CHATHAM – The Chatham Historical Society has awarded a special internship grant this year thanks to the generosity of the Robert Hardy Memorial Fund, created in memory of Mr. Hardy by his children, Jane Roiter and Robert “Chip” Hardy. The purpose of the Hardy grant is to help support a gifted student interested in museum studies experience the inner workings of an active and established museum.
This year’s grant recipient and intern is Ellie O’Reilly. Ellie made a noticeable impact when she volunteered her time at the Atwood Museum last summer. The staff and volunteers are happy to have her back again. Ellie will be going into her senior year at Cornell University in the fall. She is double majoring in English and art history. She is pursuing a career in museum management and works in the education department at the art museum on campus during the school year, the Johnson Museum of Art. Ellie has just returned to Chatham for the summer after a semester abroad in England participating in the Art, Museums, Galleries, and Curating Program offered by Sotheby’s Institute of Art. Her semester studying historic houses and museums in the U.K. was an experience she treasured.
When asked about her experience with Sotheby’s, Ellie said, “It was an incredible way of getting to know how different types and sizes of museums function and work in different ways in their communities.”
Ellie is supporting a number of departments within the Atwood, including technology, volunteer and operations, and program development. She is putting the museum gift shop online, brainstorming fundraising ideas, assisting with publicity, writing articles, working on social media and the website, and much more.
“Getting firsthand experience in different departments, from collections to IT, has been incredibly important to my development in the museum world. Thanks to the generosity of the Robert Hardy Memorial Fund, I am able to continue my education in museum work and community interaction,” she said.
Robert Hardy, known to most as Bob, was born in Chatham in 1919. In 1940, at the age of 21, he joined American Airlines as a pilot.
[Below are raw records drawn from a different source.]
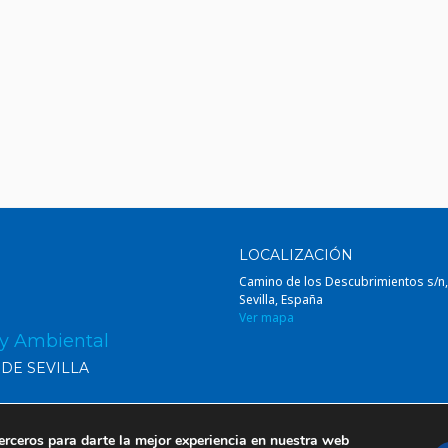
LOCALIZACIÓN
Camino de los Descubrimientos s/n
Sevilla, España
Ver mapa
 y Ambiental
 DE SEVILLA
erceros para darte la mejor experiencia en nuestra web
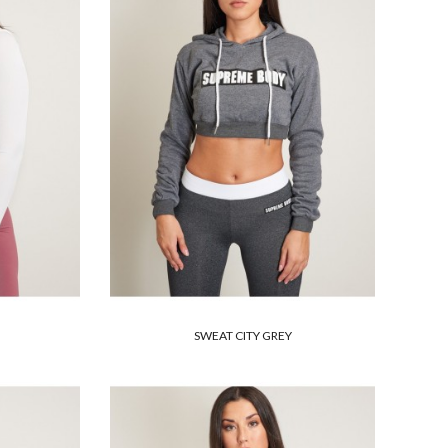
SWEAT CITY GREY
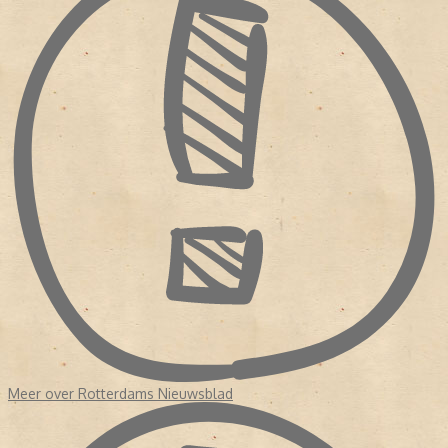
Meer over Rotterdams Nieuwsblad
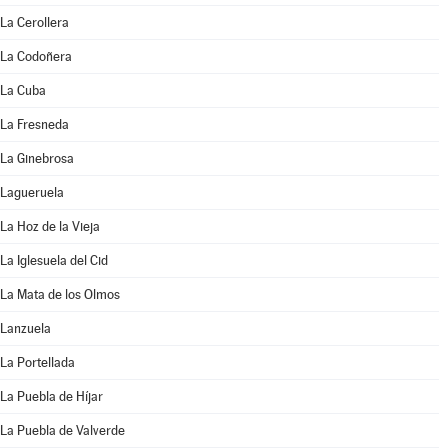
La Cerollera
La Codoñera
La Cuba
La Fresneda
La Ginebrosa
Lagueruela
La Hoz de la Vieja
La Iglesuela del Cid
La Mata de los Olmos
Lanzuela
La Portellada
La Puebla de Híjar
La Puebla de Valverde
At the age of 23, he became a captain and remained a steadfast and loyal American Airlines pilot until his retirement in 1979. At that time he was the senior pilot at the company. He spent many years flying all over the world learning new things and experiencing different cultures.
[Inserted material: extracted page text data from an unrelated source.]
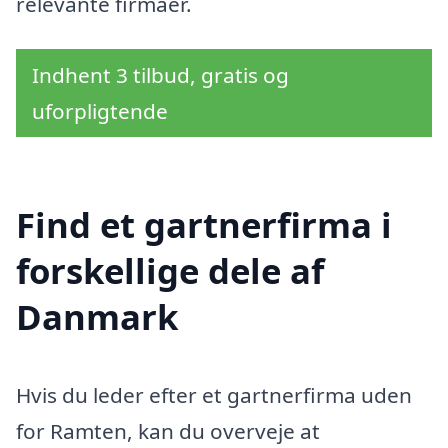
relevante firmaer.
Indhent 3 tilbud, gratis og
uforpligtende
Find et gartnerfirma i
forskellige dele af
Danmark
Hvis du leder efter et gartnerfirma uden
for Ramten, kan du overveje at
“He valued education and would have been proud to sponsor a gifted student.” said daughter, Jane Roiter.
Locally, Bob was a member of Eastward Ho! and St. Martin’s Lodge. He was an expert on the Chatham Naval Air Station and gave lectures on the topic. His local roots include his great grandfather Josiah Hardy, who was a clipper ship captain and the keeper of the Chatham Light House from 1872 to 1900, as well as his aunts, one of whom is even depicted along with her mother in the famous Stallknecht mural “Christ Preaching to the Multitude,” painted in 1932. Bob passed away in 2017 and is missed by his family, friends, and members of the community. A member of the Greatest Generation, he was one of Chatham’s finest.
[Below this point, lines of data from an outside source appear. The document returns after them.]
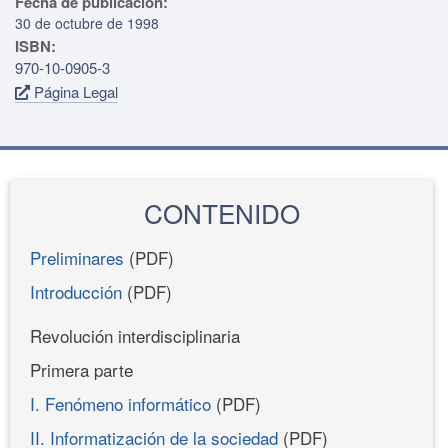
Fecha de publicación:
30 de octubre de 1998
ISBN:
970-10-0905-3
Página Legal
CONTENIDO
Preliminares
(PDF)
Introducción
(PDF)
Revolución interdisciplinaria
Primera parte
I. Fenómeno informático
(PDF)
II. Informatización de la sociedad
(PDF)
The memorial fund was created in Bob’s memory by his children, both Chatham residents, Jane Roiter and Chip Hardy. Their thoughtfulness and generosity has made it possible for the Atwood Museum, which is owned by the Chatham Historical Society, to receive a qualified and dedicated summer intern, which, at the ever-growing and expanding Atwood, is most welcome.
Caroline Imparato is administrator at the Atwood Museum.